The subject of unity first surfaces in verse 11 of the chapter, where it is connected to the idea of protection: “I will remain in the world no longer,” Jesus said, “but they are still in the world, and I am coming to you. Holy Father, protect them by the power of your name, the name you gave me, so that they may be one as we are one.” Not protect them so they might be physically safe, as would be the natural inference; but protect them “that they may be one as we are one.”

Having uttered those sentiments, Jesus seemed to drop the subject. But as he transitioned from His concern for those original followers to the part of the prayer dealing with “those who will believe in me through their message” (verse 20) (that is, believers to the end of time),15 He returns to the subject of unity with full vigor, mentioning it four times in verses 21-23. His language is concentrated and focused, conveying the weight of the burden He carried on this issue. For His followers in succeeding decades and centuries, He prayed “that they may all be one. As you, Father, are in me and I am in you, may they also be in us, so that the world may believe that you have sent me” (verse 21, NRSV).

Perhaps the fundamental thing to notice here is that the unity Jesus envisioned is patterned after the unity of the deity–“as you, Father, are in me and I in you.” This places Jesus’ expectation on a level far above that conceived in names like, say, “the United States” or “the United Kingdom.” In a way of speaking, these are human-made enterprises and confederations. Jesus, however, described His vision of unity in language meant to disabuse us of the notion of any human origination.

Four times in the short passage this divine orientation is repeated. We led with the mention in verse 21. Further down in the same verse, Jesus indicates that this unity is possible only when His followers are “in us” (εν ημιν ωσιν). The third iteration of the idea comes in verse 22: “…that they may be one as we are one.” Then for good measure, Jesus repeats the idea a fourth time, in verse 23: “I in them, and you in me, that they may become completely one…” (NRSV).

So the model for this unity is Deity itself. The Godhead. This suggests that it is not an artificial or humanly-engendered reality; not something created by committee actions, council resolutions, or church pronouncements; not something that can be administratively manufactured or contrived. Nor is it a condition to be controlled or enforced. Divinely construed and deep, it comes by each of us, and all of us together, submitting to the infilling of God, through Jesus Christ. “I in them, and you in me.” In this sense, it is a mystery–the mystery of the divine indwelling in God’s followers, individually and corporately.
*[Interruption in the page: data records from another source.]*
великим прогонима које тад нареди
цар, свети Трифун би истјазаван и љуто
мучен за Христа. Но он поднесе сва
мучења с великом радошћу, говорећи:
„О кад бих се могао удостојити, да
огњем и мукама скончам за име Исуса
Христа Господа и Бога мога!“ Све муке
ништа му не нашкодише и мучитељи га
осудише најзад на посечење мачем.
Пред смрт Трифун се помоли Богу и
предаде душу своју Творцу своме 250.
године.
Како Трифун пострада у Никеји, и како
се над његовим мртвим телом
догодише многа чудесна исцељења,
Lenski is correct in regarding this unity as a “mystical oneness,” resembling “the essential oneness of the divine Persons”–“absolutely the highest type of oneness known.”16 “Our oneness is not merely placed beside the oneness of the divine Persons as though all that exists between them is a likeness.” No, Lenski argues, “the two are vitally connected…. We believers can be one with each other only by each of us and all of us being one with the Father and Jesus.”17 And although that divine unity “cannot be duplicated” in the human sphere, says Lenski, “yet it can be imitated.”18

So how to visualize this unity? What shape was it to take? How was it to be manifested?
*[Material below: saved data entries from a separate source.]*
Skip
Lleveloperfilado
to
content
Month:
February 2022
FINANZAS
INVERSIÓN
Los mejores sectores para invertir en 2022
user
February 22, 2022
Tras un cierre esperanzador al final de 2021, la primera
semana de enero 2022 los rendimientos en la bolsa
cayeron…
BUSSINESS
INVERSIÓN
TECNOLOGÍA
On these questions, opinions diverge. “Being spiritual and mystical,” says Lenski, surprisingly, “this unity is of necessity invisible and does not consist in any form of outward organization.”19 Another scholar, Wayne Grudem, believes “that such unity does not actually require one worldwide church government over all Christians.” “In fact,” he says, “the unity of believers is often demonstrated quite effectively through voluntary cooperation and affiliation among Christian groups….”20

But however we spin the idea of unity, Jesus in John 17 seemed to be speaking about a unity visible enough to be noticed, and strong and attractive enough to bring conviction to an observing world. It would be hard to make the case that the world could be persuaded by something it could not see. Jesus said: “… may they also be in us so that the world may believe that you have sent me” (verse 21); and “may they be brought to complete unity to let the world know that you sent me” (verse 23).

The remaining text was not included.